L’un des aspects les plus notables de “Ski-ing” est la participation d’Eric Clapton à la guitare solo. À cette époque, il est déjà un musicien reconnu, ayant joué avec les Yardbirds, John Mayall & the Bluesbreakers et Cream. Toutefois, pour des raisons contractuelles, son nom n’apparaît pas sous sa véritable identité : il est crédité sous le pseudonyme d’”Eddie Clayton”. Cette pratique était courante dans les années 1960 afin d’éviter d’éventuelles complications juridiques entre labels concurrents.

Ringo Starr, compagnon de route de Harrison au sein des Beatles, assure quant à lui la batterie, tandis que le bassiste Big Jim Sullivan complète la section rythmique. L’ensemble est produit par George Harrison lui-même, avec l’aide des ingénieurs Peter Bown et Ken Scott aux studios EMI d’Abbey Road en janvier 1968.

Une alchimie musicale entre acid rock et influences indiennes

L’instrumentation de “Ski-ing” est relativement simple mais percutante. L’ouverture du morceau est marquée par un sitar joué par Harrison, qui cède rapidement la place à un déferlement de guitare électrique assuré par Clapton. Son jeu incisif, caractéristique de son style blues-rock, confère au morceau une intensité brute, contrastant avec la texture planante du sitar en arrière-plan.

Le dialogue entre ces instruments traduit bien l’état d’esprit du morceau : une fusion entre l’héritage musical occidental et l’influence indienne que Harrison affectionne tant. La rythmique énergique de Ringo Starr, couplée à la basse ronde de Big Jim Sullivan, ancre solidement la composition dans le registre du rock psychédélique.

Une version stéréo plus longue et un morceau intégré à un projet visuel

Fait notable, la version stéréo de “Ski-ing” dure 13 secondes de plus que sa version mono. Une différence qui, bien que subtile, s’inscrit dans la tradition des Beatles et de leur entourage, où les mixages mono et stéréo pouvaient contenir des variantes significatives.

Par ailleurs, “Ski-ing” ne se limite pas à son apparition sur Wonderwall Music. Des extraits du morceau ont également été utilisés dans Apple, un film promotionnel produit par Tony Bramwell en 1968. Ce dernier, collaborateur de longue date des Beatles, a supervisé de nombreux projets visuels du groupe et de leur label Apple Corps.

Un témoin d’une époque charnière

Bien que “Ski-ing” ne figure pas parmi les morceaux les plus célèbres de George Harrison, il illustre parfaitement sa période de transition entre son rôle de Beatles et son émancipation artistique.

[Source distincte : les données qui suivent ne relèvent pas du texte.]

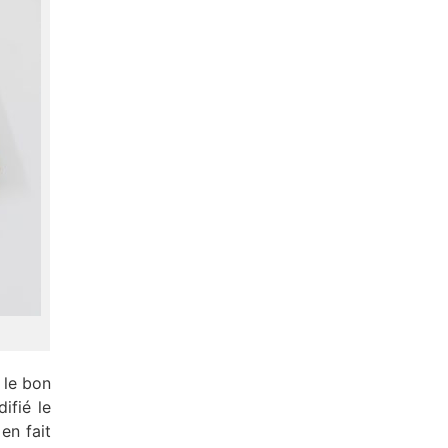
 le bon
ifié le
 en fait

Il témoigne également de la liberté dont jouissait Harrison lorsqu’il s’est lancé dans son premier projet solo, et de son attrait pour les sonorités avant-gardistes.

Avec Wonderwall Music, Harrison a posé les bases de son langage musical personnel, explorant des styles variés avec un goût prononcé pour l’expérimentation. “Ski-ing”, avec sa structure simple mais percutante, incarne cette curiosité et cette ouverture qui définiront sa carrière solo.

Ainsi, ce titre, bien que méconnu du grand public, demeure un jalon intéressant dans l’évolution musicale de George Harrison, et un témoignage précieux d’une époque où les frontières entre les genres musicaux s’effaçaient pour laisser place à une créativité sans limites.